BOWLING GREEN -- Sitting in his lawn chair printed with the Canadian flag, Pete Deleeuw kept his eyes fixed on a smoke-spewing gigantic tractor as it roared along an infield at the Wood County Fairgrounds.
Having driven from Hamilton, Ont., to Bowling Green, Mr. Deleeuw was one of the 60,000 people who came from near and far for the 46th National Tractor Pulling Championships.
"This is my first year coming here," Mr. Deleeuw said. "I pulled tractors at home. This is like the Super Bowl for tractor pullers. I came for the joy of seeing so many great tractors."
During the last three days, more than 300 tractor pullers from across the country and from other parts of the world, including Canada, raced in 12 divisions, ranging from modified minis to super farm tractors.
"We are the largest tractor-pulling event in the nation," said Dave Schultz, spokesman of the Northwestern Ohio Tractor Pullers Association. "This year's event is the biggest one that we've ever had."
THE BLADE/ZACK CONKLE Enlarge | Buy This Photo
Supported by an enthusiastic crowd, tractor pullers tried to pull the weight exchange as far as they could. When the distance passed 300 feet, announcers shouted out "full pull," and the crowd clapped and cheered.
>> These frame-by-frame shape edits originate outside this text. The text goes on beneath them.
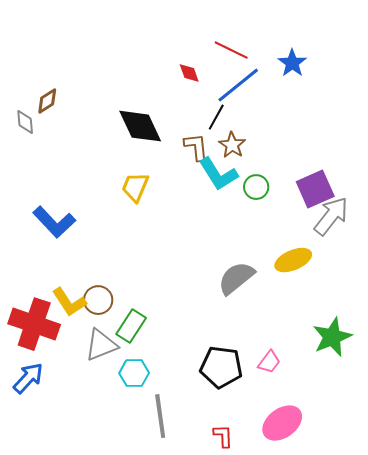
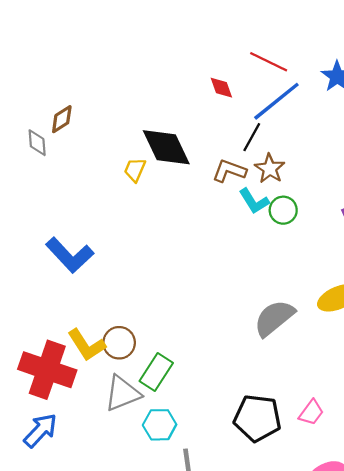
brown L-shape: (196, 147) -> (229, 171), turned -64
cyan L-shape: (218, 174) -> (254, 201), size x0.7
yellow trapezoid: (135, 187) -> (135, 170), moved, size x0.7
green circle: (256, 187) -> (283, 210), moved

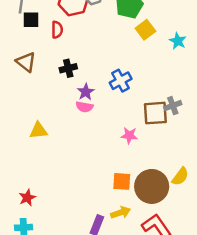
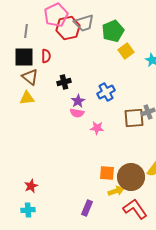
black square: (31, 20) -> (24, 57), moved, size x1.5
red semicircle: (57, 30) -> (46, 56), moved
yellow triangle: (38, 130) -> (27, 98), moved
pink star: (129, 135) -> (97, 128), moved
yellow arrow: (121, 213) -> (116, 191), moved

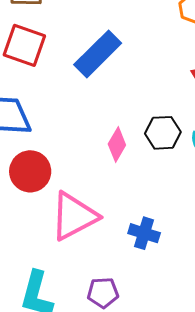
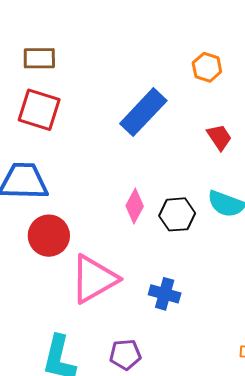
blue rectangle: (98, 54) -> (143, 112), moved
black hexagon: (163, 133) -> (177, 214), moved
But sometimes engines shut down at the halfway point. "What matters is the distance, not the time," said Mr. Schultz, of Custar in Wood County.
Many tractor pullers have participated in the annual event for many years. Tom and Steve Bollinger of Stonington, Ill., brought their special V12 Allison Aircraft engines to race in the unlimited modified division on Sunday afternoon.
"It's real exciting when you get into the winner's circle," said Tom Bollinger. "I have raced in the past 15 years. My brother and I do it as a family event. … I like the great hospitality and the great atmosphere, but it is tough to win, because only the best of the best come."
Mr. Bollinger's team has done well in the last few years, winning three championships and numerous other awards.
Brian Korth of Beaver Dam, Wis., was one of the stars this year.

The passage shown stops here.